Let's think of the nation first

The date for the general elections has been set confirming what we predicted in our last issue that President Robert Mugabe is likely to defy conventional wisdom. Early elections may not be good for proponents of democracy and good governance but they may be good news for business.

If ZANU-PF retains power, it will have been given a new mandate. With another five-year term, it is hoped that it may stop politicking and seriously try to get the economy back on track.

It may go back to the international financial institutions such as the International Monetary Fund and negotiate a new package which it will implement this time as elections will be far off.

The government might also allow the dollar to depreciate according to market forces, which is what tobacco farmers and exporters have been calling for as this will mean increased revenue in Zimbabwe dollar terms and higher profitability for their businesses.

It might also stop all the pretence on land redistribution, restoring confidence among the white commercial farmers and the British government. In short, it is only the voter who will pay for retaining the ruling party in office.

But ZANU-PF will not be worried as their vote will only be required in 2005. This, however, does not mean that ZANU-PF, if it retains power, will have an easy ride.

In fact, the rushing of the elections could be its downfall. The biggest threat to the ruling party will not come from the opposition but from the people.

The biggest challenge will be whether the government can contain the people's anger, if they are not happy with what is happening, especially in view of the ever worsening economic situation.

In Indonesia, President Suharto rushed the elections, won them but was ousted in two months after people took to the streets.

In Lesotho, the same thing happened.
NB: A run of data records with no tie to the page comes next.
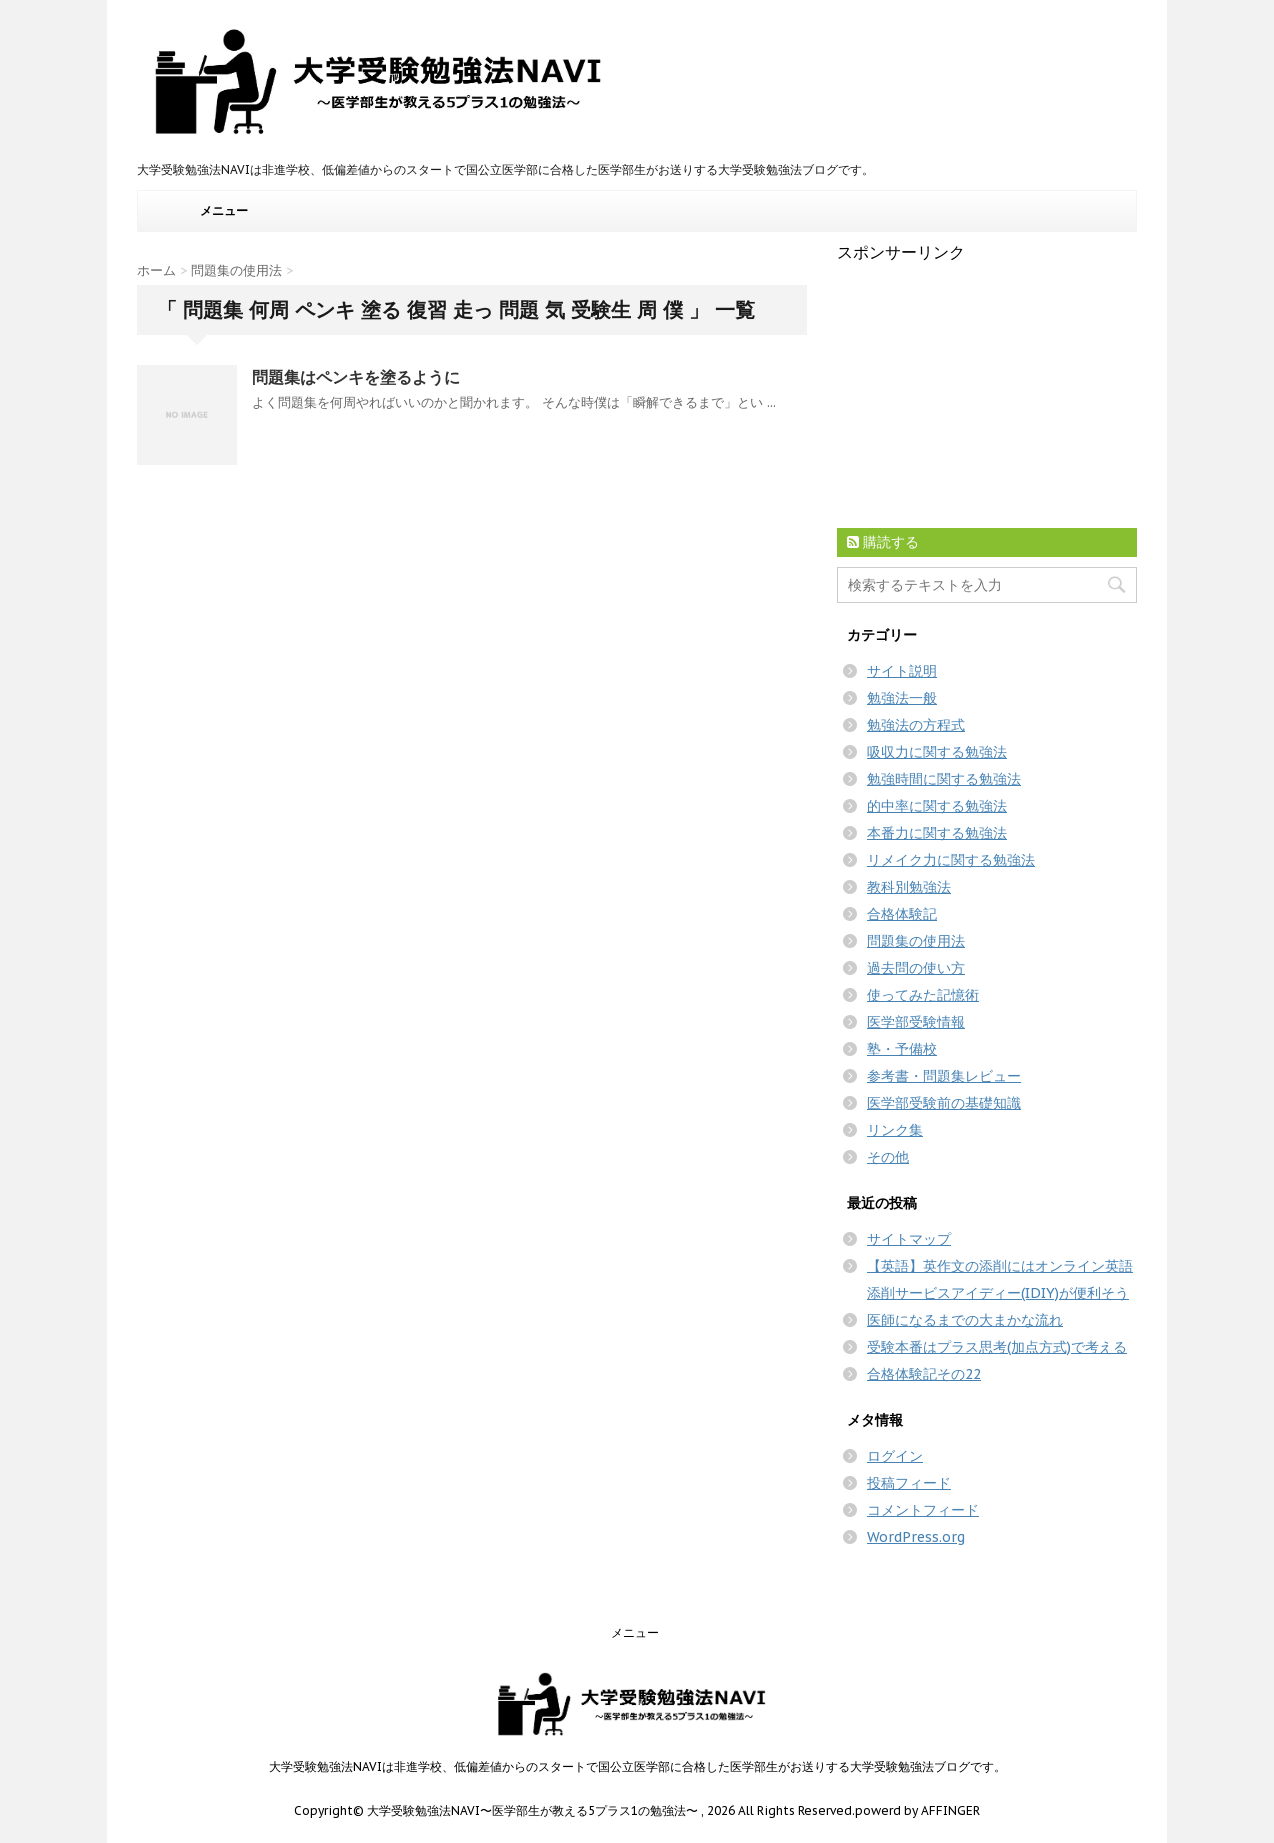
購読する (883, 542)
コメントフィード (923, 1510)
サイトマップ (909, 1239)
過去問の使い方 (916, 968)
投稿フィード (909, 1483)
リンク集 (895, 1130)
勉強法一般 (902, 698)
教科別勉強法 (909, 887)
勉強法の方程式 (916, 725)
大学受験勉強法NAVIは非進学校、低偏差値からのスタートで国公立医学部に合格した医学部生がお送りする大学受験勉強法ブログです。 (637, 1766)
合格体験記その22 (924, 1374)
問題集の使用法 (916, 941)
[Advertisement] (987, 389)
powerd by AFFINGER (917, 1810)
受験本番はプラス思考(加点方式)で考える (997, 1347)
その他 (888, 1157)
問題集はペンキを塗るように (356, 377)
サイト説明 (902, 671)
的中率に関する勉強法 (937, 806)
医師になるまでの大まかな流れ (965, 1320)
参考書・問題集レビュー (944, 1076)
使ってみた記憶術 (923, 995)
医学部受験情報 (916, 1022)
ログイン (895, 1456)
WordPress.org (916, 1537)
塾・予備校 (902, 1049)
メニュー (224, 210)
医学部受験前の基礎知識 (944, 1103)
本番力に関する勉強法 (937, 833)
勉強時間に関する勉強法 (944, 779)
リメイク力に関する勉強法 (951, 860)
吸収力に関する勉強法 (937, 752)
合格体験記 (902, 914)
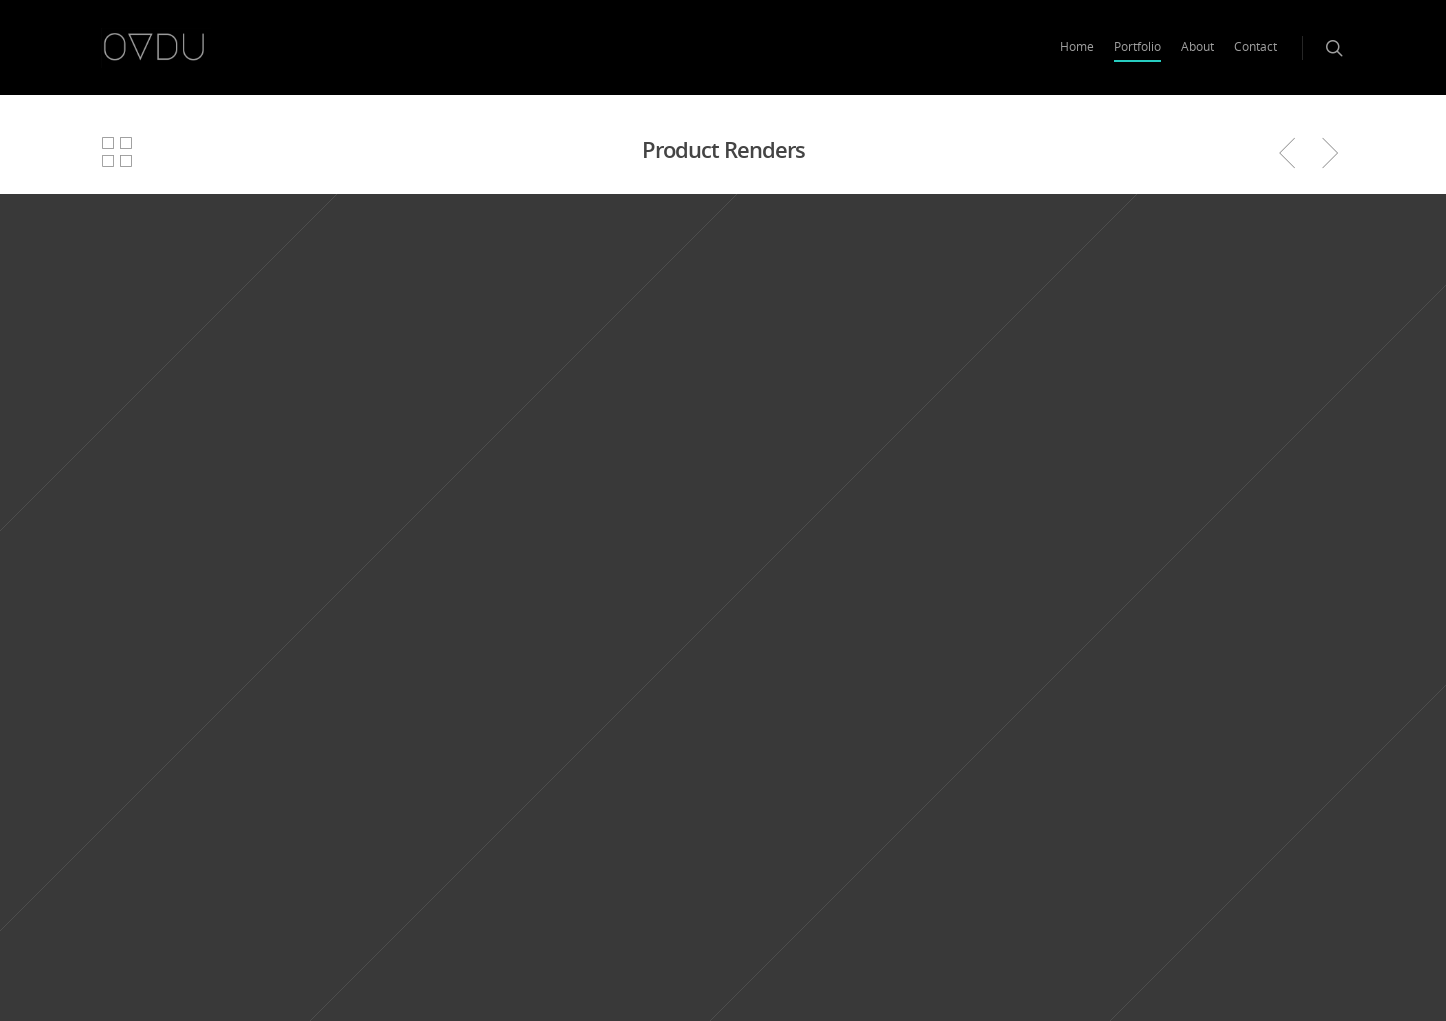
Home (1077, 46)
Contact (1255, 46)
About (1197, 46)
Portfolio (1137, 46)
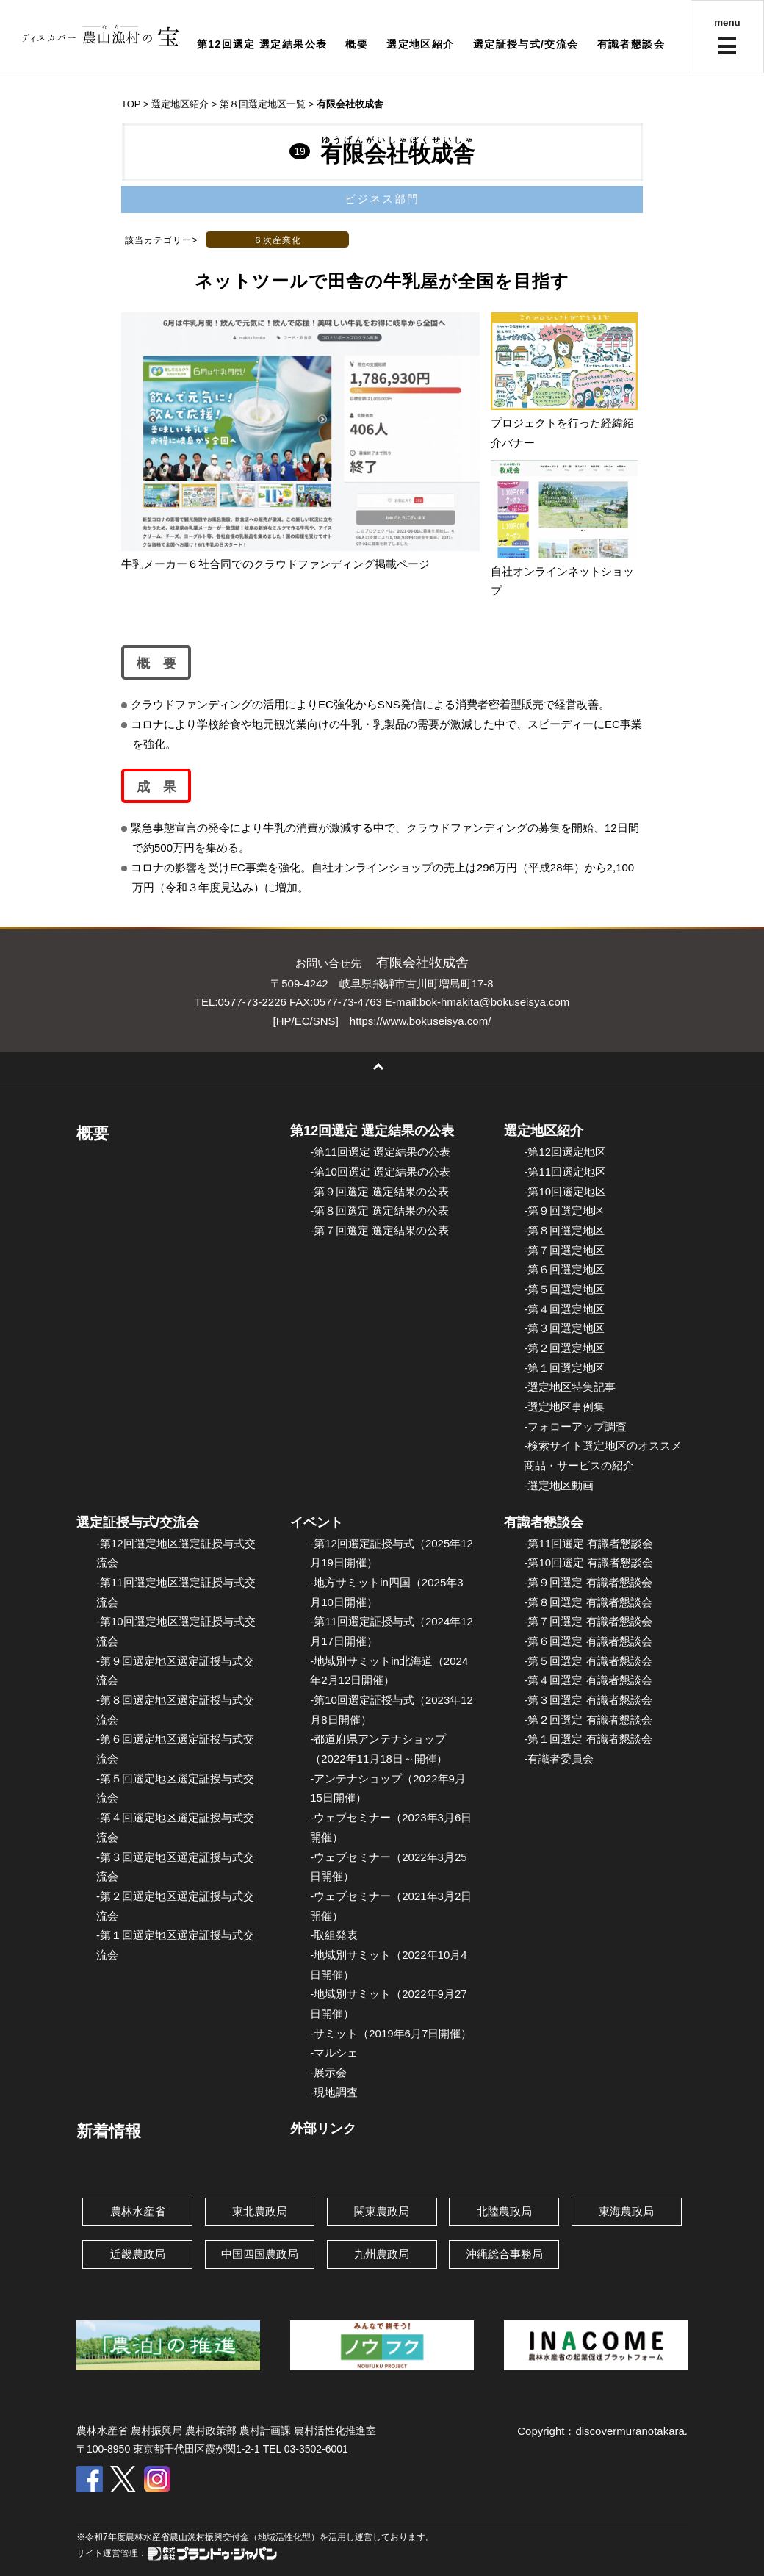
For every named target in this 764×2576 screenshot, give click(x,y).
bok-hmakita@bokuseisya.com (494, 1002)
The Lesotho Congress for Democracy was retained in power but it was ousted after people took to the streets.

Indonesia may be far off but Lesotho is very close. Perhaps our politicians should pay a visit to Lesotho, especially the capital Maseru so that they can see what people can do when they get angry.

The Maseru of June 1998, is no more. The town was razed to the ground.

Right now the people are rebuilding the entire town. Of course, construction companies are making money, but the people have to pay for it.

Competition among traders has been reduced because most of the shops were destroyed. Some of the businesses are not reopening and some chancers may be taking advantage.

This is something Zimbabwe should try to avoid at all costs. Zimbabwe has the second largest economy in the Southern African Development Community. Its business sector is well developed.

If what has been happening in Zimbabwe since November 1997 had happened to one of the other SADC countries, except for South Africa, the country would have been on its knees long back. This is something every Zimbabwean should cherish. And to enjoy one's freedom, one must be able to express oneself without fear.

The people of Zimbabwe must learn to tolerate other people's views especially if they do not agree with those views. That is one of the basic tenets of life, to agree to disagree.

The ruling party, however, does not seem to want to tolerate dissent. Worse still, it rushes to call anyone who disagrees with them, a sell-out. Those born prior to independence know what it means to be called a sell-out.

Of course, it may be losing its meaning as there is now a new generation of Zimbabweans who did not witness the liberation struggle, and therefore may not understand what it means to be called a "sell-out".

One can only hope that as the campaign for election 2000 begins, political parties will not resort to dirty politics. For one, the ruling party, having been in power for 20 years should take the lead in desisting from violence.

So far, all the violence has been blamed on the new Movement for Democratic Change (MDC). Harare chairman Tony Gara has even accused the MDC of trying to bring back violence of the 1960s.

Indeed, as the MDC seems to be offering the most plausible opposition to ZANU-PF, the ruling party has a right to shoot it down. But this must be a fair fight. ZANU-PF has all the major media behind it.

It has just been awarded $65 million under the Political Parties Finance Act. Most of its leaders have access to free government vehicles.

Everything is going so well for ZANU-PF that its leaders should relax, unless of course they know deep down they are no longer popular. Having tasted power, it looks they have vowed to stay in power, even at the expense of the electorate. No true patriot should allow this.

The country must come first. Besides, people are not that stupid.

They might start asking themselves: who has a history of violence? How old where the leaders of the MDC in the 1960s? Apart from reading it in history books or newspapers, do they know what was happening in the 1960s?

And with the current shortage of petrol, do they have enough resources to buy petrol for their violent campaign? Who is selling this petrol since most service stations will not serve anyone using a container?

President Mugabe himself has vowed that if the MDC wants a fight, his party is ready and they will bash its leaders up. Who is therefore spoiling for a fight? One reader even wrote to a local newspaper: "Violence by political parties must not be tolerated.

“It was very disturbing to see our President on television vowing to treat his enemies with his fist. What message does the 75-year-old President (Mugabe turned 76 on 21 February) convey when he bluntly challenges his opponents to a fist fight?"

Having tested defeat for the first time in 20 years, one can only hope that ZANU-PF will learn to respect the electorate and not take people for granted.

One can also only hope that the ruling party will not become vindictive and punish the electorate for not supporting their Yes campaign.